The company sweetened the deal by offering a substantial 50 basis point new issue concession (this is the additional yield provided by new debt over the secondary market yield for the same security). By comparison, T-Mobile’s $500m transaction in August only offered a 25-30 basis point concession.
Although the issue performed strongly, growing takeover speculation dampened demand for the securities, according to a telecoms specialist at an asset management firm: “DT has always indicated they have been reluctantly involved in T-Mobile and they will continue to disengage as fast as they can.”
Dish, the satellite provider, and Sprint are leading candidates to acquire the telecoms company, but this would signal bad news for bondholders.
“If they do sell T-Mobile, that might not be a good event for any bonds that were bought above par, given the change of control language,” said the telecoms specialist.
A takeover is likely to increase the company’s debt burden, causing the value of existing bonds to fall.

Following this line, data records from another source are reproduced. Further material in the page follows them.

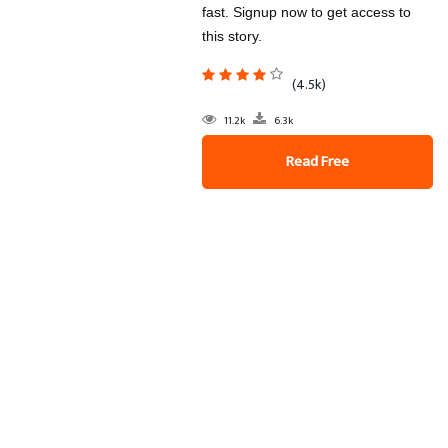
fast. Signup now to get access to
this story.
(4.5k)
11.2k
6.3k
Read Free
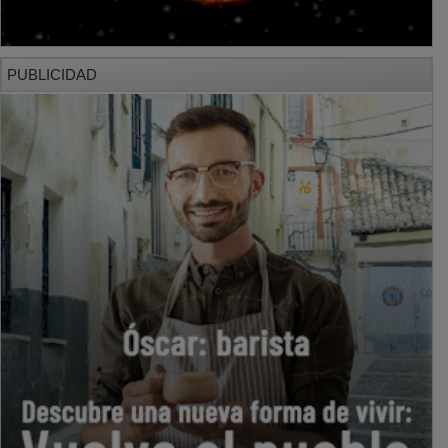
PUBLICIDAD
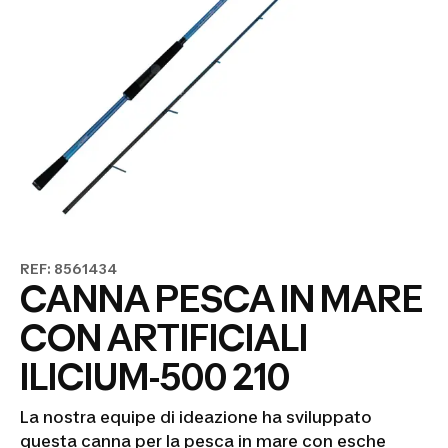
REF: 8561434
CANNA PESCA IN MARE
CON ARTIFICIALI
ILICIUM-500 210
La nostra equipe di ideazione ha sviluppato
questa canna per la pesca in mare con esche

COC’s (change of control clauses) would allow the bondholder to sell the security back to the issuer at a set price. In this case, T-Mobile’s COC allows the holder to return the bond at a price of 101 in the event that the debt is downgraded by two ratings agencies.
The deal accounts for half the liability taken on by Deutsche Telekom (DT), T-Mobile’s parent company, when it acquired a 74% stake in pay-as-you-go carrier MetroPCS Communications. The remaining debt held by T-Mobile, which is resettable, is unlikely to be resold according to CreditSights.
Firms have been keen to capitalize on low interest rates by issuing debt, but the Fed is widely expected to taper its $85bn in asset purchases by 2014. This is the latest in a string of high value deals to hit the market in recent months. Earlier this year, Apple sold $17bn worth of bonds but this was surpassed last month by Verizon’s $49bn issue, the largest sale of corporate debt in history.